Optimal Care in Childbirth: The case for a physiological approach

02 August 2015
Volume 23 · Issue 8

Optimal Care in Childbirth: The case for a physiological approach

This is an excellent resource for all health care practitioners, and students, involved in the care of women and their families during the childbirth experience. The authors have presented clear arguments to support their recommendations for the provision of optimal care across a range of important aspects of maternity care such as: caesarean birth, electronic fetal monitoring and ‘giving birth versus being delivered’. Issues are discussed within certain geographical contexts with further exploration and comparison of how care is provided in other areas and countries. However, discussions highlight that the medicalisation of childbirth is not limited to one country or geographical area. This book provides midwives and other health professionals with the knowledge to engage in a critical debate regarding current provision of maternity care.

Each chapter addresses a specific issue, offering a critical review of whether current practices facilitate optimal outcomes for women and their newborns. This book challenges the compartmentalisation of maternity care into ‘low’ or ‘high risk’ by focusing on practices that optimise a physiological approach for all women. The following quote offers a sense of this (p 449):

‘…an optimal system of care must ensure that each woman has access to a “package” of care that will provide the most benefit with the least harm given her individual circumstances, risk factors, health status, and preferences; in other words, each woman must receive “the right care in the right place at the right time given by the right people”’.

‘Mini reviews’ of research evidence are provided at the end of each chapter, providing a useful summary of the evidence relating to specific issues. The authors offer examples of a critical debate of available evidence, which for student midwives and postgraduate students, is a fantastic resource.

The reader is prompted to reflect on his or her current practice, what this is based on and how care can be ‘optimised’ in the future. Chapter 7 discusses labour induction highlighting the difficulties in establishing accuracy of due date and predictive signs of fetal compromise when pregnancy extends beyond 40 weeks. The authors conclude the chapter with ‘Strategies for optimal care’ which include, for health women at the end of their pregnancy: ‘refrain from elective induction prior to 42 completed weeks’. This recommendation could avoid unnecessary intervention and anxiety for women when pregnancy extends beyond 41 weeks. This challenges current national guidance in the UK.

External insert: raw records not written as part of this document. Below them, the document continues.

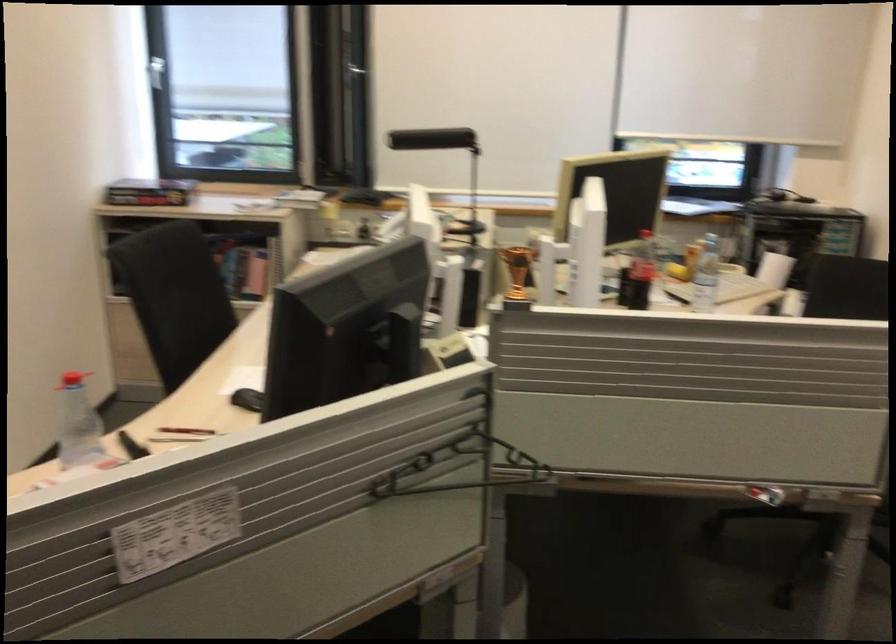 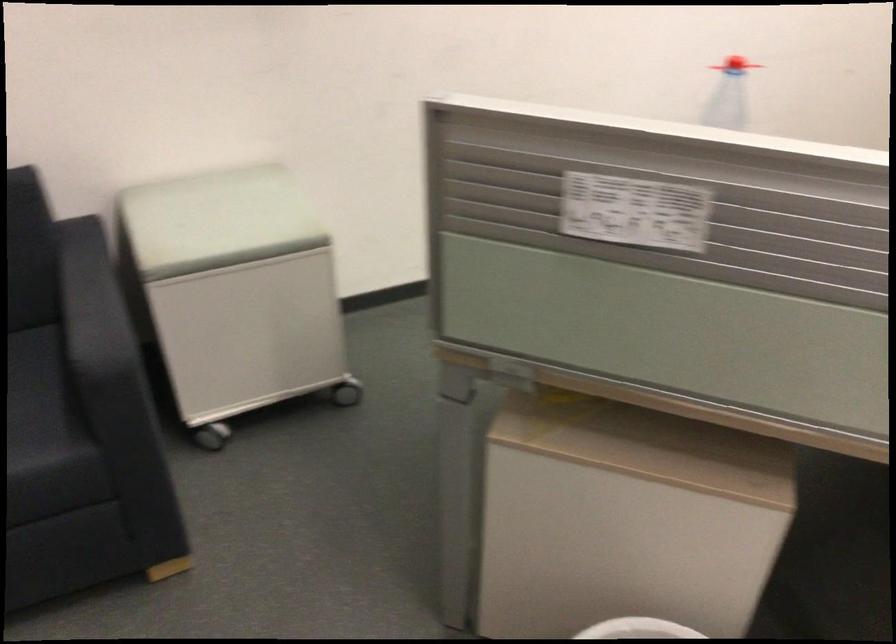 Based on the continuous images, in which direction is the camera rotating?

The camera's rotation is toward left-down. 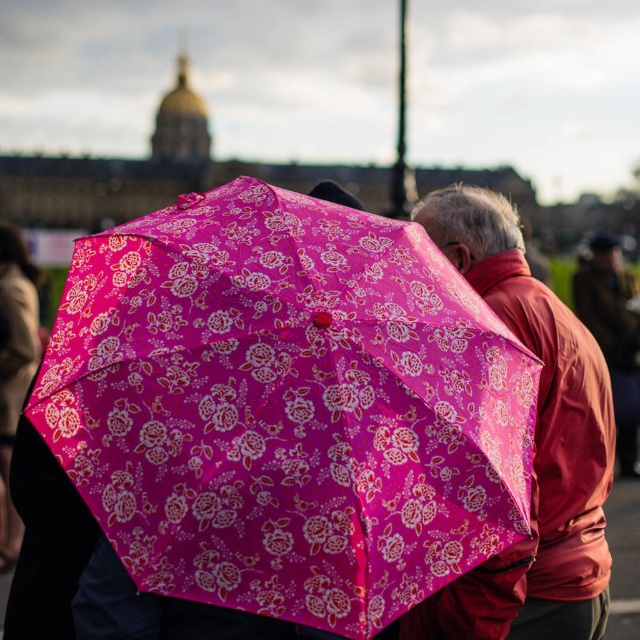 Question: Is matte pink umbrella at center wider than pink floral umbrella at upper left?

Choices:
 (A) no
 (B) yes

Answer: (B)

Question: Which object is positioned closest to the pink floral umbrella at upper left?

Choices:
 (A) pink fabric umbrella at center
 (B) matte pink umbrella at center

Answer: (B)

Question: Does matte pink umbrella at center have a greater width compared to pink floral umbrella at upper left?

Choices:
 (A) no
 (B) yes

Answer: (B)

Question: Which object is positioned closest to the pink floral umbrella at upper left?

Choices:
 (A) pink fabric umbrella at center
 (B) matte pink umbrella at center

Answer: (B)

Question: Where is matte pink umbrella at center located in relation to pink floral umbrella at upper left in the image?

Choices:
 (A) above
 (B) below

Answer: (B)

Question: Considering the real-world distances, which object is farthest from the pink fabric umbrella at center?

Choices:
 (A) pink floral umbrella at upper left
 (B) matte pink umbrella at center

Answer: (A)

Goer and Romano have provided the global maternity care community with an excellent resource, on a range of topics, providing a platform for midwives and other health professionals to challenge current practices that do not support a physiological approach to childbirth. Chapters need not be read consecutively; they can be accessed individually depending on the reader's specific interest or the current debate within practice. Engagement with the critical discussions provided has the potential to transform how maternity care is provided with the ultimate goal of optimising care for all women.